Known issues and mitigations

The following known issues have mitigations.

.NET 4.5 dependency

The Azure Diagnostics extension for Windows has a runtime dependency on .NET Framework 4.5 or later. At the time of writing, all machines that are provisioned for Azure Cloud Services, and all official images that are based on Azure VMs, have .NET 4.5 or later installed.

It's still possible to encounter a situation where you try to run the Azure Diagnostics extension for Windows on a machine that doesn't have .NET 4.5 or later. This situation happens when you create your machine from an old image or snapshot, or when you bring your own custom disk.

This issue generally manifests as an exit code 255 when you run DiagnosticsPluginLauncher.exe. Failure happens because of the following unhandled exception:

System.IO.FileLoadException: Could not load file or assembly 'System.Threading.Tasks, Version=1.5.11.0, Culture=neutral, PublicKeyToken=b03f5f7f11d50a3a' or one of its dependencies

Mitigation: Install .NET 4.5 or later on your machine.

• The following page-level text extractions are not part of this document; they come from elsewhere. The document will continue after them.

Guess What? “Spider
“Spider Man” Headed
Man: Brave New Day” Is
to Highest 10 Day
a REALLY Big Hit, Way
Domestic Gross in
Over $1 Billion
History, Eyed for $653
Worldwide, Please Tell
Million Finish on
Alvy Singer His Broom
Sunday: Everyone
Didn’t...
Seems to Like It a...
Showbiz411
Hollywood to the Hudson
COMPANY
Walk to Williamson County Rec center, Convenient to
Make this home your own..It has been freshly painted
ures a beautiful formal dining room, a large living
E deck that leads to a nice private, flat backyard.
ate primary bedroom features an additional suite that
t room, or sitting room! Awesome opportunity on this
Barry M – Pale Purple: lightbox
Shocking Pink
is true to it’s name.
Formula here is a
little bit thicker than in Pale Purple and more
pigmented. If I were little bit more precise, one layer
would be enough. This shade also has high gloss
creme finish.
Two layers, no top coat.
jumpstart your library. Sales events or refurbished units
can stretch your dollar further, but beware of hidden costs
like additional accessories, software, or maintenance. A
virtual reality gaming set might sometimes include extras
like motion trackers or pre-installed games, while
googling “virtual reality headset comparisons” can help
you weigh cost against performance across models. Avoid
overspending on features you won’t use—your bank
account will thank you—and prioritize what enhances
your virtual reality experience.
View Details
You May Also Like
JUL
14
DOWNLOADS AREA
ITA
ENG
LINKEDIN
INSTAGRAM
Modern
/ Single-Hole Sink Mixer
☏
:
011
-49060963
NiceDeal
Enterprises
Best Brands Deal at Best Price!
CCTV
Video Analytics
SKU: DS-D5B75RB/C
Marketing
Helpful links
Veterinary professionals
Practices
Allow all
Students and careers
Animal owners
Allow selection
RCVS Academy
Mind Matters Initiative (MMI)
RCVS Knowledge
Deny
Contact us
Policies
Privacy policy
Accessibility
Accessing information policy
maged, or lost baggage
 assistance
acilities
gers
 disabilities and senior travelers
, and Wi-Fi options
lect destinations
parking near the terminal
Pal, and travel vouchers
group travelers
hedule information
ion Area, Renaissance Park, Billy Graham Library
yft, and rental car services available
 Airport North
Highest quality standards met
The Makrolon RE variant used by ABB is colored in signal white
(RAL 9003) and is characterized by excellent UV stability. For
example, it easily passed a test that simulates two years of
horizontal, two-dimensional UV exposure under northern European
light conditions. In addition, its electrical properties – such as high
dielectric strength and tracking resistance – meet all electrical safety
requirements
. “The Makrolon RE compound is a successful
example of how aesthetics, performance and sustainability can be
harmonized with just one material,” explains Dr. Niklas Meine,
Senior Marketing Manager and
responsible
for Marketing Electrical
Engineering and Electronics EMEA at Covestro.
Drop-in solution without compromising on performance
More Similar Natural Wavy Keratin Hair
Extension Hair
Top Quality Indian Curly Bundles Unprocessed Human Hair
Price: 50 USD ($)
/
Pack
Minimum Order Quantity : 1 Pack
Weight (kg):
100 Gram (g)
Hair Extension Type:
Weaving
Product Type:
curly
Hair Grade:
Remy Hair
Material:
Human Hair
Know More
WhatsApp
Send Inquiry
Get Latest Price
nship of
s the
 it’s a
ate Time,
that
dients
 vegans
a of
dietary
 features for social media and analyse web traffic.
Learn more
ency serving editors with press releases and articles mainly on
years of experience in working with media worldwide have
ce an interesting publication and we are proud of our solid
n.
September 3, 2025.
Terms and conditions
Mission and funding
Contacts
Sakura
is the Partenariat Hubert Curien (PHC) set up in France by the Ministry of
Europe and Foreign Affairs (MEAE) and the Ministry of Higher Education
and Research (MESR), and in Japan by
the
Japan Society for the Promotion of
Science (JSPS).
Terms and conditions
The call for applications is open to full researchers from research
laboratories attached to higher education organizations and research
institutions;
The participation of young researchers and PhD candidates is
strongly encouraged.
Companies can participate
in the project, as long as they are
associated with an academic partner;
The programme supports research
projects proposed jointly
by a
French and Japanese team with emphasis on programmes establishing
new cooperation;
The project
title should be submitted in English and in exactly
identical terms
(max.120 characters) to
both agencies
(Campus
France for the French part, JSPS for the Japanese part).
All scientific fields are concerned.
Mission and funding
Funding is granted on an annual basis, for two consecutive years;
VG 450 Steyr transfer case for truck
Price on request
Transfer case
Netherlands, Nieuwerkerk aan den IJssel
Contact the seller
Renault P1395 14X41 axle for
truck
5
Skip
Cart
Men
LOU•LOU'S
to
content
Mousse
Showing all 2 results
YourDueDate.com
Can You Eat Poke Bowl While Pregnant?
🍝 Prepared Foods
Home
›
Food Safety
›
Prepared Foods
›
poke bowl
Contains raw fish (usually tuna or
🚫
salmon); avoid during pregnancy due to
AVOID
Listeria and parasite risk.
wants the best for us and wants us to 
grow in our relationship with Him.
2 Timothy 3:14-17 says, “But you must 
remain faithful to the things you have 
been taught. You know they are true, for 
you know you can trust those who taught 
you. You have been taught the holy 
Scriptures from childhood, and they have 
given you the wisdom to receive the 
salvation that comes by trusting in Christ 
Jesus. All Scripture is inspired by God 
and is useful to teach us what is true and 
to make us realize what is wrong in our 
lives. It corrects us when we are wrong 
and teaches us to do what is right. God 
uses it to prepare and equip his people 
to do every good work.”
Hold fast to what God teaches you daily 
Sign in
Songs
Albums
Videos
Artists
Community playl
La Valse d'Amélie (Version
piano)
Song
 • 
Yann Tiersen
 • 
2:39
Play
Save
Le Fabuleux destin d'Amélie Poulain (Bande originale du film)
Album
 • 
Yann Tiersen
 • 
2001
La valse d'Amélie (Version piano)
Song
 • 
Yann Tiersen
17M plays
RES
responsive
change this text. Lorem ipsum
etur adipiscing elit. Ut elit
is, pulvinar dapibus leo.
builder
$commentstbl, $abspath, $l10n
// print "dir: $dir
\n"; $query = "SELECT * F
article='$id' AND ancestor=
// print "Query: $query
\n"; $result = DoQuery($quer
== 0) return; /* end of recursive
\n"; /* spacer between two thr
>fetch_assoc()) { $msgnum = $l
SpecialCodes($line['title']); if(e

Performance counters data is available in storage but doesn't show in the portal

The portal experience in the VMs shows certain performance counters by default. If you don't see the performance counters, and you know that the data is getting generated because it's available in storage, be sure to check:

  • Whether the data in storage has counter names in English. If the counter names aren't in English, the portal metric chart won't recognize it.

    • Mitigation: Change the machine's language to English for system accounts. To do this, select Control Panel > Region > Administrative > Copy Settings. Next, clear Welcome screen and system accounts so that the custom language isn't applied to the system account.
  • If you're using wildcards (*) in your performance counter names, the portal can't correlate the configured and collected counter when the performance counters are sent to the Azure Storage sink.

    • Mitigation: To make sure you can use wildcards and have the portal expand the (*), route your performance counters to the Azure Monitor sink.